I’ve also lined up more from David Walliams, The Boy in the Dress and Mr Stink, and more of Harry Potter has gone onto my poor iPod, which is working over time. Jacqueline, my auditory verbal therapist, recommended a book, Bounce by Matthew Syed, a three-time Commonwealth table-tennis champion. The book explains the rationale behind success, how the key to achieving greatness lies in hard work, the right attitude, and training. This book is now on my reading list.

I’m also taking part in a clinical study at my hospital, which is looking at factors affecting audio-perception with cochlear implants. The purpose of this study is to determine if cochlear implant sound processors can be adapted to improve speech perception. The team will make changes to my programme that are intended to improve pitch discrimination based on my discrimination ability and evaluate this with speech perception. I went in to do the first round of tests yesterday. They hooked me up to their computer and asked me to carry out a pitch discrimination task, listening to pairs of sounds – the same sounds used in mapping. I had to say which sound was higher in pitch. Each sound is a separate electrode on my implant being stimulated and this was done for all the electrodes, to work out which ones give the clearest pitch and if there are electrodes which sound the same. Then I was asked to do the same task again, but this time with volume, guessing which sounds are louder, softer, or the same. These tests were incredibly difficult. I scored 100% in some areas, and fairly badly in others. So the team have now set a baseline  of my discrimination ability to work from, and will be able to evaluate how much benefit my auditory verbal therapy will give me. In July I will return for another set of tests and will be given a program on my processor to try out. So I’m really trying to push the boundaries of my brain’s ability to hear, to make this cochlear implant as successful as it can be for me.

And … now for the best news of all. I’ve  been given all my birthday presents at once. My cochlear implant team informed me that I’ve been approved to go bilateral. As the HiRes 90k implant is now back in production and available in the UK, I’m in the queue and hope to get my second bionic ear this summer. Two ears, even if one is very new and not performing as well as the older implant, will give me better hearing overall due to the concept of synergy. So I will benefit from two ears fairly quickly, I won’t have to wait for a year or so to benefit from the newer one.  With two good ears, I will be able to detect direction of sound, hear in noise, eliminate the head shadow effect, and hopefully do a pretty good fake of a hearing person.


Please, Audie, can I have some more?

18 08 2010

I had been told I had a 9 month wait until my next mapping session and I wasn’t too happy when I discovered Michele has a mapping session every month at her hospital, over a year after her activation. Apparently my large London hospital is too busy implanting children. In an attempt to jump-start my hearing’s learning curve, I popped in for a new mapping.

My settings were (Fidelity 120 HighRes-S);

Program slot 1: IDR60, ClearVoice medium, 100% T-mic

Program slot 2: IDR70, no ClearVoice, 100% T-mic

Program slot 3: IDR60, no ClearVoice, 50% T-mic

I asked for these to be changed to;

Program slot 1: IDR70, ClearVoice medium, 100% T-mic (my everyday program)

Program slot 2: IDR80, no ClearVoice, 100% T-mic (for music)

Program slot 3: IDR70, ClearVoice high, 50% T-mic (for noisy places)

I wanted an IDR of 80 to improve my enjoyment of music.

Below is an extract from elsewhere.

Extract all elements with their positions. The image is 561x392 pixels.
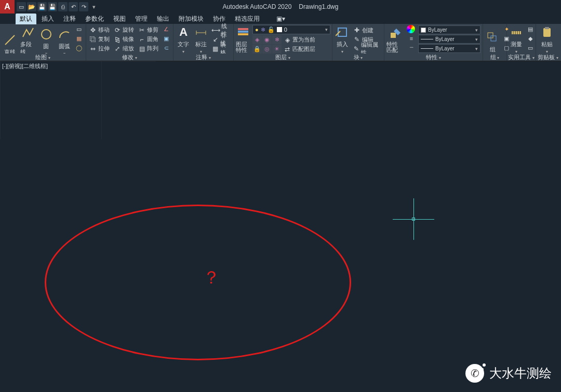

I like an IDR of 70 as I can hear the lower tones in traffic and people’s voices. The default IDR for Advanced Bionics is 60 but I found this a little flat once hearing through a cochlear implant felt normal (about 3 months). Not everyone likes a high IDR and it can take some getting used to. The IDR is the Input Dynamic Range of the cochlear implant processor. This is not the same as the volume.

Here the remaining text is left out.